• [TASK GOAL] Working from the records below, repeat exactly the lines starting at the line that contains "in New York" and ending at the line that contains "und schrie sie an.", inclusive.

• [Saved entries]
******
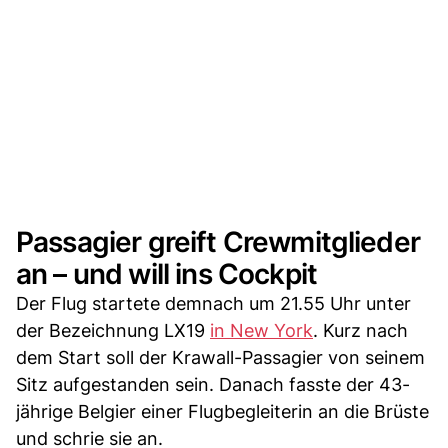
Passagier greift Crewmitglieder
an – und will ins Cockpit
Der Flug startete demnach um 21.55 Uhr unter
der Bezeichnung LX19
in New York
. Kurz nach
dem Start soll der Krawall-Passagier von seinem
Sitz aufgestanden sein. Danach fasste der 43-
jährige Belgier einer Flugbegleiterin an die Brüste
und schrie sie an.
******
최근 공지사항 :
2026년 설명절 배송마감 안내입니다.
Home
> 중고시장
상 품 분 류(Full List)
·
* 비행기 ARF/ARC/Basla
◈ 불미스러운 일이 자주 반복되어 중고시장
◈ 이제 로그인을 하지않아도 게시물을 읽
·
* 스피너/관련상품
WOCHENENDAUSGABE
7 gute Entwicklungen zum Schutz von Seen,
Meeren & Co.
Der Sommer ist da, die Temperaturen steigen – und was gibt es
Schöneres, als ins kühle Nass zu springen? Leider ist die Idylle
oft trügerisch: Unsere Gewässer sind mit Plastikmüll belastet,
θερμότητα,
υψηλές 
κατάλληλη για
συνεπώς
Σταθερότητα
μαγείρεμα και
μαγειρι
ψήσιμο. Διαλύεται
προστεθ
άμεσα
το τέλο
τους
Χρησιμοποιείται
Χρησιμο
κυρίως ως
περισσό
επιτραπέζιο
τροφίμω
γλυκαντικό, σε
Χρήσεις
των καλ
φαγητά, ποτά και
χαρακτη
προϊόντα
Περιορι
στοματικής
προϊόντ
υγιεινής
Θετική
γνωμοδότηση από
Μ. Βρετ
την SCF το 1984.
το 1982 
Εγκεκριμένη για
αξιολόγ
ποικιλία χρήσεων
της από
******
• [ANSWER TO THIS PROBLEM]
in New York
. Kurz nach
dem Start soll der Krawall-Passagier von seinem
Sitz aufgestanden sein. Danach fasste der 43-
jährige Belgier einer Flugbegleiterin an die Brüste
und schrie sie an.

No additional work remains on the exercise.